# Uber earnings newbie



## Tmuller03 (Jan 19, 2019)

After there deductions I brought home 30000 dollars I have 53000 miles I drove for the year I got 1 child do I get eitc and would I owe taxes and how much how much profit do I show after mileage dedution gross 43000 what i recieved was 30000

Chk that gross would be 30000 thousand before uber fees it would be 43000


----------



## Seamus (Jun 21, 2018)

Tmuller03 said:


> After there deductions I brought home 30000 dollars I have 53000 miles I drove for the year I got 1 child do I get eitc and would I owe taxes and how much how much profit do I show after mileage dedution gross 43000 what i recieved was 30000
> 
> Chk that gross would be 30000 thousand before uber fees it would be 43000


Based on the info you provided no one could give you an accurate answer to your question. There are many other factors that go into your taxes in addition to schedule C income/loss. Marital status, dependents other household income, etc.etc.. Best bet is to get some help or purchase tax software to guide you.

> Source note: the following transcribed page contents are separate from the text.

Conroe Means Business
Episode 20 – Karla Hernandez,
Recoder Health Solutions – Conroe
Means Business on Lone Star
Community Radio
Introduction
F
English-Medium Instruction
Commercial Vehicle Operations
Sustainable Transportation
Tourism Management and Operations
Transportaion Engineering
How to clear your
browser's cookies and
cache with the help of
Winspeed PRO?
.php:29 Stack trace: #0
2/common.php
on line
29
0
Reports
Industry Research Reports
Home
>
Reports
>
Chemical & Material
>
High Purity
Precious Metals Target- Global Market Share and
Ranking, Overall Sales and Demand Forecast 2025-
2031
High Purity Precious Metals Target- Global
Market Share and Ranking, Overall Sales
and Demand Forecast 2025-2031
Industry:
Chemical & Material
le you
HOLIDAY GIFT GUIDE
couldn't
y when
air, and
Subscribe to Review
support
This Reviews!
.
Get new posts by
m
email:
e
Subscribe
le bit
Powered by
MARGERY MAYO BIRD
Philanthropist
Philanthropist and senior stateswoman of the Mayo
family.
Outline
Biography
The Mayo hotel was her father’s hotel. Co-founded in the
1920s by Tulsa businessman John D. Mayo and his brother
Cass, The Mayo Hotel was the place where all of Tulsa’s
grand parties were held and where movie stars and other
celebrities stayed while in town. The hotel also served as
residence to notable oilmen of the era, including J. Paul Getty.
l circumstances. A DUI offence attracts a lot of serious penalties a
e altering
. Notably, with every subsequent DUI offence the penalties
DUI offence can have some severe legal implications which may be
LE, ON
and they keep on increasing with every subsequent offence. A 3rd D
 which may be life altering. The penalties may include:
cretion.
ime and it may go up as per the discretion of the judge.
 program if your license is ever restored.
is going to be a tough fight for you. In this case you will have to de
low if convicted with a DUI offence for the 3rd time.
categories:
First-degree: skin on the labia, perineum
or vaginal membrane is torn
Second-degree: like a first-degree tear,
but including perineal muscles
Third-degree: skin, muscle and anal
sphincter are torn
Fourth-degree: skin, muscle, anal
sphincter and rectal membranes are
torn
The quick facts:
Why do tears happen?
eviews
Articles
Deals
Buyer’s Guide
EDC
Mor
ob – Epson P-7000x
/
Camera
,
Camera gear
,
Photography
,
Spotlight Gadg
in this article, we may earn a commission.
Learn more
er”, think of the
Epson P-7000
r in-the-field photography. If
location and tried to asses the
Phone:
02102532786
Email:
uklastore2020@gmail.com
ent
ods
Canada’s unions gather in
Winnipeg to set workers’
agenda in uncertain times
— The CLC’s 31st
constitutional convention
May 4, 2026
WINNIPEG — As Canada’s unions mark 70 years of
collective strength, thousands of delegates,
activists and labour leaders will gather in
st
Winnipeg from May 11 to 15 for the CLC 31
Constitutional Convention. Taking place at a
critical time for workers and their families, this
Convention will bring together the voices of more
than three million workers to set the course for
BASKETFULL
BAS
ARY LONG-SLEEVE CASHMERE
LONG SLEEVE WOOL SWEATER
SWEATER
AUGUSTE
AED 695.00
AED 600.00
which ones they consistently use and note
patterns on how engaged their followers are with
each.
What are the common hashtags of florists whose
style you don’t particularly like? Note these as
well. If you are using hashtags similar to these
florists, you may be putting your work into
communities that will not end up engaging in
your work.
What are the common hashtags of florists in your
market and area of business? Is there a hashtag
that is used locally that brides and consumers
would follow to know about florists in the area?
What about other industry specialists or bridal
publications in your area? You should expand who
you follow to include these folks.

I can tell you in order to get eic you most show income. If you show a loss no eic.


----------



## Uberbrent (Mar 22, 2016)

Did you drive all of the miles while driving Uber? There was no personal trips to the store, etc? You grossed 43,000 from Uber. Part of that is toll reimbursements refunded to you. You still have to use the $43,000 figure for your gross and then take out tolls, mileage, etc. on the form. Using a tax accountant is also a deduction. Please do not accept any information that you would receive on this forum as factual without asking a CPA. I need brain surgery - I think I'll ask around on facebook for some plumbers to perform the surgery.


----------



## SEAL Team 5 (Dec 19, 2015)

Tmuller03 said:


> After there deductions I brought home 30000 dollars I have 53000 miles I drove for the year I got 1 child do I get eitc and would I owe taxes and how much how much profit do I show after mileage dedution gross 43000 what i recieved was 30000
> 
> Chk that gross would be 30000 thousand before uber fees it would be 43000


First you owe SE Tax, that's self employment tax. It has nothing to do with income tax.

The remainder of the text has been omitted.